§ **REQUIREMENT**: Below are records; how many of their lines contain "informacji"? Give the number and no other words.

§ **RECORDS TO PROCESS**:
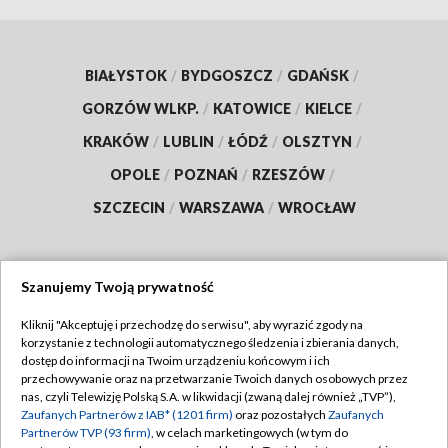
BIAŁYSTOK
/
BYDGOSZCZ
/
GDAŃSK
/
GORZÓW WLKP.
/
KATOWICE
/
KIELCE
/
KRAKÓW
/
LUBLIN
/
ŁÓDŹ
/
OLSZTYN
/
OPOLE
/
POZNAŃ
/
RZESZÓW
/
SZCZECIN
/
WARSZAWA
/
WROCŁAW
Szanujemy Twoją prywatność
Dołącz do nas:
Kliknij "Akceptuję i przechodzę do serwisu", aby wyrazić zgody na
korzystanie z technologii automatycznego śledzenia i zbierania danych,
TVP
dostęp do informacji na Twoim urządzeniu końcowym i ich
Abonament TVP
przechowywanie oraz na przetwarzanie Twoich danych osobowych przez
Regulamin TVP
nas, czyli Telewizję Polską S.A. w likwidacji (zwaną dalej również „TVP”),
Emisja w TVP
Zaufanych Partnerów z IAB* (1201 firm)
oraz pozostałych
Zaufanych
Polityka prywatności
Partnerów TVP (93 firm)
, w celach marketingowych (w tym do
Centrum informacji TVP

§ **SOLVED EXERCISE**: 2